Postal/zip codes around the world don't follow a common pattern. In some countries they are made up by numbers, in others they can be combinations of numbers an letters, some can contain spaces, others dots, the number of characters can vary from two to at least six...

What you could do (theoretically) is create a seperate regex for every country in the world, not recommendable IMO. But you would still be missing on the validation part: Zip code 12345 may exist, but 12346 not, maybe 12344 doesn't exist either. How do you check for that with a regex?

You can't.


use these regx

$ZIPREG=array(
    "US"=>"^\d{5}([\-]?\d{4})?$",
    "UK"=>"^(GIR|[A-Z]\d[A-Z\d]??|[A-Z]{2}\d[A-Z\d]??)[ ]??(\d[A-Z]{2})$",
    "DE"=>"\b((?:0[1-46-9]\d{3})|(?:[1-357-9]\d{4})|(?:[4][0-24-9]\d{3})|(?:[6][013-9]\d{3}))\b",
    "CA"=>"^([ABCEGHJKLMNPRSTVXY]\d[ABCEGHJKLMNPRSTVWXYZ])\ {0,1}(\d[ABCEGHJKLMNPRSTVWXYZ]\d)$",
    "FR"=>"^(F-)?((2[A|B])|[0-9]{2})[0-9]{3}$",
    "IT"=>"^(V-|I-)?[0-9]{5}$",
    "AU"=>"^(0[289][0-9]{2})|([1345689][0-9]{3})|(2[0-8][0-9]{2})|(290[0-9])|(291[0-4])|(7[0-4][0-9]{2})|(7[8-9][0-9]{2})$",
    "NL"=>"^[1-9][0-9]{3}\s?([a-zA-Z]{2})?$",
    "ES"=>"^([1-9]{2}|[0-9][1-9]|[1-9][0-9])[0-9]{3}$",
    "DK"=>"^([D|d][K|k]( |-))?[1-9]{1}[0-9]{3}$",
    "SE"=>"^(s-|S-){0,1}[0-9]{3}\s?[0-9]{2}$",
    "BE"=>"^[1-9]{1}[0-9]{3}$",
    "IN"=>"^\d{6}$"
);


  1. Every postal code system uses only A-Z and/or 0-9 and sometimes space/dash

  2. Not every country uses postal codes (ex. Ireland outside of Dublin), but we'll ignore that here.

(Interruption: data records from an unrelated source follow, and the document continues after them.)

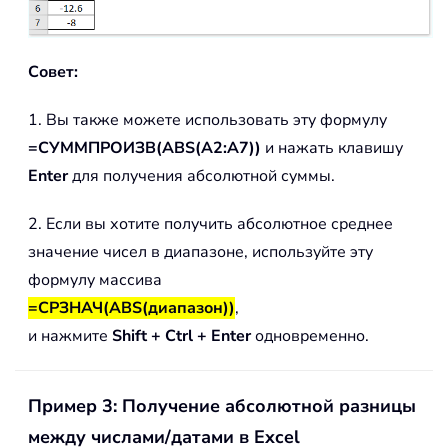
Совет:
1. Вы также можете использовать эту формулу
=СУММПРОИЗВ(ABS(A2:A7))
и нажать клавишу
Enter
для получения абсолютной суммы.
2. Если вы хотите получить абсолютное среднее
значение чисел в диапазоне, используйте эту
формулу массива
=СРЗНАЧ(ABS(диапазон))
,
и нажмите
Shift + Ctrl + Enter
одновременно.
Пример 3: Получение абсолютной разницы
между числами/датами в Excel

  3. The shortest postal code format is Sierra Leone with NN

  4. The longest is American Samoa with NNNNN-NNNNNN

  5. You should allow one space or dash.

  6. Should not begin or end with space or dash

This should cover the above:

(?i)^[a-z0-9][a-z0-9\- ]{0,10}[a-z0-9]$


Trying to cover the whole world with one regular expression is not completely possible, and certainly not feasible or recommended.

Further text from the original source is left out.